Smith v. State

568 P.2d 639 | Okla. Crim. App. | 1977

568 P.2d 639 (1977)

Paul Allen SMITH, Appellant,
v.
The STATE of Oklahoma, Appellee.

No. F-77-298.

Court of Criminal Appeals of Oklahoma.

September 1, 1977.

John T. Elliott, Public Defender, Frank Muret, Asst. Public Defender, Oklahoma County, for appellant.

Larry Derryberry, Atty. Gen., Givens L. Adams, Asst. Atty. Gen., for appellee.

OPINION

BRETT, Judge:

Appellant, Paul Allen Smith, hereinafter referred to as defendant, was charged in the District Court, Oklahoma County, Case No. CRF-75-4492, with the offense of Robbery in the First Degree, in violation of 21 Ohio St. 1971, § 791, § 797 and § 798. Case was tried to jury, and a guilty verdict was returned. Punishment was assessed at ten (10) years' imprisonment. From judgment and sentence defendant has perfected an appeal to this Court.

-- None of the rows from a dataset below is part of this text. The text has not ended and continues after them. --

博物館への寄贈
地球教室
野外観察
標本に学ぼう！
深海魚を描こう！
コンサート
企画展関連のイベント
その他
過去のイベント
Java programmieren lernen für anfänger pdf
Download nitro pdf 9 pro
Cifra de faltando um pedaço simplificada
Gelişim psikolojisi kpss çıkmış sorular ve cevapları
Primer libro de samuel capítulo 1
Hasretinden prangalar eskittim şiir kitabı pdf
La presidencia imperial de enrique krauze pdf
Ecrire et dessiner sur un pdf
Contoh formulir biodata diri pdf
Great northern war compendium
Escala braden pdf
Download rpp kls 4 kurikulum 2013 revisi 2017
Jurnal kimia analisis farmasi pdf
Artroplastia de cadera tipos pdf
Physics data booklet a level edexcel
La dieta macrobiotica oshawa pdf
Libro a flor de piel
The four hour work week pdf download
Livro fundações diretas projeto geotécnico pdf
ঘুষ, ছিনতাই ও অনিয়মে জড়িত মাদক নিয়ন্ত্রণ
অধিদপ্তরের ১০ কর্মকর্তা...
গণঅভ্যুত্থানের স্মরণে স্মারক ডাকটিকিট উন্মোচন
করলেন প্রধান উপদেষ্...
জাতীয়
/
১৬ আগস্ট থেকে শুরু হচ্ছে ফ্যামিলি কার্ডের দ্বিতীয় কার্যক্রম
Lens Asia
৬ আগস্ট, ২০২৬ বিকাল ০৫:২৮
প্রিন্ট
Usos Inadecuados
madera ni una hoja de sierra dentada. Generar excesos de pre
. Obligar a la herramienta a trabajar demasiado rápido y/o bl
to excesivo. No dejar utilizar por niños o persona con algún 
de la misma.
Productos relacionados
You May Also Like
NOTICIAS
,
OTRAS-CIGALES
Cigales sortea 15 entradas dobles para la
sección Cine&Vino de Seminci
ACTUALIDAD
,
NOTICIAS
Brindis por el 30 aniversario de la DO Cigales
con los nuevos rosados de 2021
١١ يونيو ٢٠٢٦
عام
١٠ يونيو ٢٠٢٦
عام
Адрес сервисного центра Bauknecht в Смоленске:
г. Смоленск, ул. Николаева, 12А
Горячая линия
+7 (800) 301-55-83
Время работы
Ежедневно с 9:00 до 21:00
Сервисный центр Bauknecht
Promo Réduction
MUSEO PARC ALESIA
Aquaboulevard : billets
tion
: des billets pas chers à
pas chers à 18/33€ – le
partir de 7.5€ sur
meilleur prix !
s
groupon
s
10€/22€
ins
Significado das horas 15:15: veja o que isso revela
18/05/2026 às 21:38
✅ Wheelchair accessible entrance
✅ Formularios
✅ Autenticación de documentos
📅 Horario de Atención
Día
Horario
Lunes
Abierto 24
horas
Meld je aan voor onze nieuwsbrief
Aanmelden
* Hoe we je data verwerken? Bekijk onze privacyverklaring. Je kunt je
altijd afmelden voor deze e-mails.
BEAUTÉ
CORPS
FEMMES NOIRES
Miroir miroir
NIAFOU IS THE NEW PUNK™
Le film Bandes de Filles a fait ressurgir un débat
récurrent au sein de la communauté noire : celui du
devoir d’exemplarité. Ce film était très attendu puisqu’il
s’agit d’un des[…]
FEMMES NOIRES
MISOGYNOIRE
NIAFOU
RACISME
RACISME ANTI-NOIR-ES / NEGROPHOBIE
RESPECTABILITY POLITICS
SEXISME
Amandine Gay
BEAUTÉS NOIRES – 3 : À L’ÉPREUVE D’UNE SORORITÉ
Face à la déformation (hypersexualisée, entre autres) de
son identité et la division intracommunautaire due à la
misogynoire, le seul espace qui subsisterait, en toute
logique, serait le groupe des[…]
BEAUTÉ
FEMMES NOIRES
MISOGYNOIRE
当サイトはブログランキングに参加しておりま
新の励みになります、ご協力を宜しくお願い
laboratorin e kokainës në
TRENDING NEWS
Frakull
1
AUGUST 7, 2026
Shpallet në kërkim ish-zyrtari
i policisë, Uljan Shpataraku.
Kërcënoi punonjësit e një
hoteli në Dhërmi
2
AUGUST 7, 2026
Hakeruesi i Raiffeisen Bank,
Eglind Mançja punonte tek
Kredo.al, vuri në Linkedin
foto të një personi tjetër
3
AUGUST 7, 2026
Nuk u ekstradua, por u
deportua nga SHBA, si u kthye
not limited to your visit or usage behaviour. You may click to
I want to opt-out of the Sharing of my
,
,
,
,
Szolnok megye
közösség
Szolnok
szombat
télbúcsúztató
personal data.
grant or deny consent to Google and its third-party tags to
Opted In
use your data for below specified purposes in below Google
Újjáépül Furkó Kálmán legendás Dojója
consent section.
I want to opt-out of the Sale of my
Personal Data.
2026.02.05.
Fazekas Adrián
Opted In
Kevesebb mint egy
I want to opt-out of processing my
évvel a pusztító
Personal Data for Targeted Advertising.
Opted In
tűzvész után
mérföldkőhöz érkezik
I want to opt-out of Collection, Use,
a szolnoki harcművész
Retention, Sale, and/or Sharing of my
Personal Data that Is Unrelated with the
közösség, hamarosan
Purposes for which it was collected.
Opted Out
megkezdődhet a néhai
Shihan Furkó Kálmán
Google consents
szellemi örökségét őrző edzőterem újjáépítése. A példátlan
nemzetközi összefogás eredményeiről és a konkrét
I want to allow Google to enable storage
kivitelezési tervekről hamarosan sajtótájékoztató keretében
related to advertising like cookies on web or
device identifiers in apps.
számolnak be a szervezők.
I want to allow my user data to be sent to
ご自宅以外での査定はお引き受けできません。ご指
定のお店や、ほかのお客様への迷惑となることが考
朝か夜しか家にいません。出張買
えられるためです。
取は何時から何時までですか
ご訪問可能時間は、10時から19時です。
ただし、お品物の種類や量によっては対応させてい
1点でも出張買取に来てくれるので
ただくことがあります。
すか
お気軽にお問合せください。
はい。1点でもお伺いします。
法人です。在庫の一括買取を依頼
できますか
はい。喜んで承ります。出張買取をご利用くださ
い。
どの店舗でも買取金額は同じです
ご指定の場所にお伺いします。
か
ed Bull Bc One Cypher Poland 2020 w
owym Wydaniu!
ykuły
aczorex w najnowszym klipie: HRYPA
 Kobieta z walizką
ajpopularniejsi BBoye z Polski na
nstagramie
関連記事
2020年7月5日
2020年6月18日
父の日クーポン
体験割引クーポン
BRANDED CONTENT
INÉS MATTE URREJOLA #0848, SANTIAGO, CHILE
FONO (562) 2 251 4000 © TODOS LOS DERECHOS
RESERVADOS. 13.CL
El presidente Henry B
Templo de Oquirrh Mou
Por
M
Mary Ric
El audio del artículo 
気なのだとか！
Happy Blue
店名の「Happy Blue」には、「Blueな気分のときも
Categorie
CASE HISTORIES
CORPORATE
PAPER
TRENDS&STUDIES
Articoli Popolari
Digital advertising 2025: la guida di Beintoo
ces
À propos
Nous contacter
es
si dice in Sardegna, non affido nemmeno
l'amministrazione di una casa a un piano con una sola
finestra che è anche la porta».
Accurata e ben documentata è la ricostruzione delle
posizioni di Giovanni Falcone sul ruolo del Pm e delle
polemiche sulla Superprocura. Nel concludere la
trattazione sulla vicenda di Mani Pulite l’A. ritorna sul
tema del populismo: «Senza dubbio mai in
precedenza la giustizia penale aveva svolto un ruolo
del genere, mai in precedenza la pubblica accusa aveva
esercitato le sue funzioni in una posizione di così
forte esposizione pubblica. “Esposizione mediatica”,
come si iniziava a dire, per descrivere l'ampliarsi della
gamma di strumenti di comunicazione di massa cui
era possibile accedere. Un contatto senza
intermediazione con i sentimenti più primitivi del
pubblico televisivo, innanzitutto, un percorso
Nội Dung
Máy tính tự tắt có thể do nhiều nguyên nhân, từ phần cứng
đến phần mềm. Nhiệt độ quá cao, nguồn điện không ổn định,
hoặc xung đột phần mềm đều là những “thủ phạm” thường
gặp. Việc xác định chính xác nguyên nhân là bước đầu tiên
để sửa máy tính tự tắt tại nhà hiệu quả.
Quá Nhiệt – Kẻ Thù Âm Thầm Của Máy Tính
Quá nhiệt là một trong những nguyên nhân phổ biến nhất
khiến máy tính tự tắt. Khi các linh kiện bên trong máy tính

Ruby Johnson testified that on November 29, 1975, she was employed as a housekeeper at the Cambridge Inn. Another maid notified her of a disturbance involving defendant; together they went to the front desk, looking for the motel manager, Mr. Hiney. While going to the front desk they observed defendant in a hall leaning up against an ice machine. Mr. Hiney was not at the front desk, so the witness left in order to find him. The front desk clerk had seemed quite nervous, so, during her search the witness called the front desk. A man answered, which was not usual, so the witness returned to the front desk where she observed defendant sitting on the counter. At about that time Mr. Hiney arrived. The witness and the desk clerk went into a rear room. Mr. Hiney called the police, as per defendant's request. Defendant then took the phone from Hiney, stating "I want to talk to my brother." He then told the witness not to leave, and to get all of the employees together, that he was going to "take over." While the witness was in the back room, she heard several blows struck. She then called the police several times, and next observed Hiney in the swimming pool, where defendant was striking him with a long pole. Subsequently the police arrived and arrested defendant.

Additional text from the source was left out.